Friday, October 21, 2011
This book popped up during a chat on Weavolution and I decided to take a look at it. To buy it is prohibitive but I was able to get it on inter-library loan for a mere $8. Well worth it to satisfy my curiousity.
As the title says, the primary focus is to identify fibres for forensic purposes. As such, the book goes into much greater detail than a handweaver would be able to. Not very many of us have spectroscopes and electron microscopes etc.
I found the chapter on fibre characteristics interesting as it went into far greater detail than most textile science books. There is a great chart showing the classification of fibres.

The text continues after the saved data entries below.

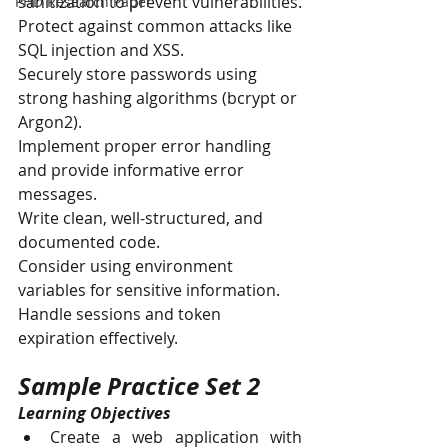
sanitization to prevent vulnerabilities.
PHD Research Paper
Protect against common attacks like 
SQL injection and XSS.
Securely store passwords using 
strong hashing algorithms (bcrypt or 
Argon2).
Implement proper error handling 
and provide informative error 
messages.
Write clean, well-structured, and 
documented code.
Consider using environment 
variables for sensitive information.
Handle sessions and token 
expiration effectively.
Sample Practice Set 2
Learning Objectives
Create a web application with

But probably the greatest value this book has for weavers (and spinners) is the extensive book list that follows each chapter. If you are interested in details of fibres and yarns, here is a great place to start looking for information.
Of course there is always my favourite source book, A Guide to Textiles for Interior Designers by Jackman and Dixon. Judith MacKenzie has a brief overview of different fibres in her book The Intentional Spinner. Or Google 'textile science' and I'm sure you'll come up with lots of hits.
It is my belief that, in order to make good choices for our textiles, at least a rudimentary level of knowledge about fibre characteristics is essential. I'm very pleased that several more guilds are showing an interest in my topic A Good Yarn. It looks like a couple of guilds will select that title for workshops/seminars next March.